╭──

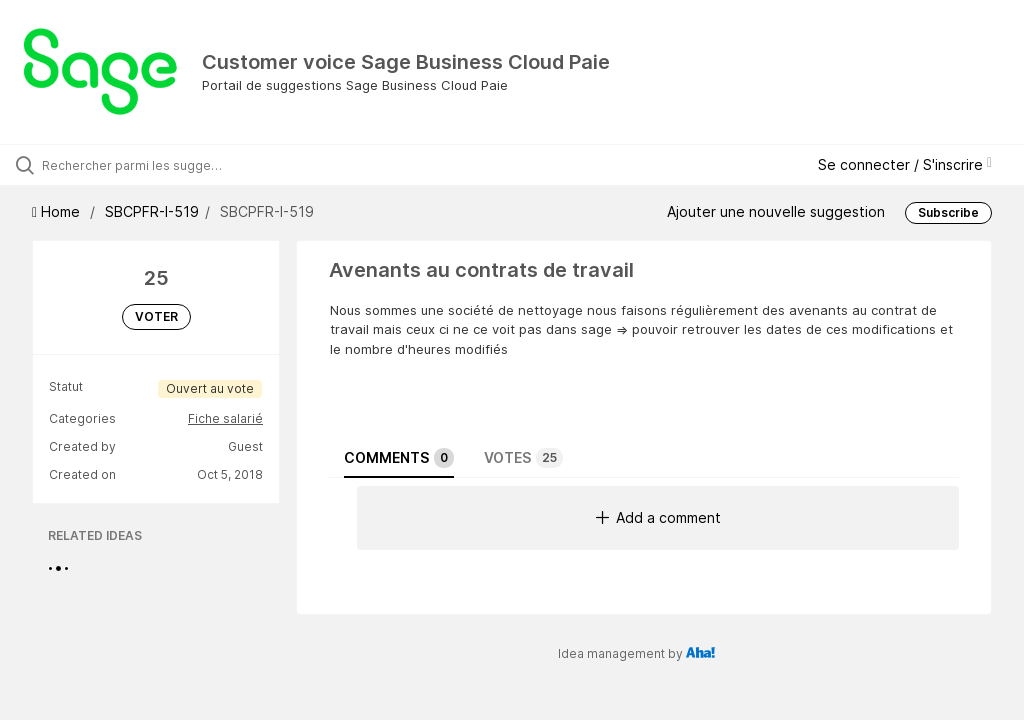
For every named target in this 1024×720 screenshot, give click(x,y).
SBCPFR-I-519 (152, 211)
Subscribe (948, 212)
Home (58, 211)
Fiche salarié (225, 418)
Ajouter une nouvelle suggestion (776, 211)
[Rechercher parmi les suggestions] (135, 165)
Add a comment (658, 517)
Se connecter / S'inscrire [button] (905, 164)
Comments (399, 458)
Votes (523, 458)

╰──

**Exercise instructions**
Print precisely the lines from the one with "Subscribe (948, 212)" through the end of the data above, adding nothing.

**The completed task**
Subscribe (948, 212)
Home (58, 211)
Fiche salarié (225, 418)
Ajouter une nouvelle suggestion (776, 211)
[Rechercher parmi les suggestions] (135, 165)
Add a comment (658, 517)
Se connecter / S'inscrire [button] (905, 164)
Comments (399, 458)
Votes (523, 458)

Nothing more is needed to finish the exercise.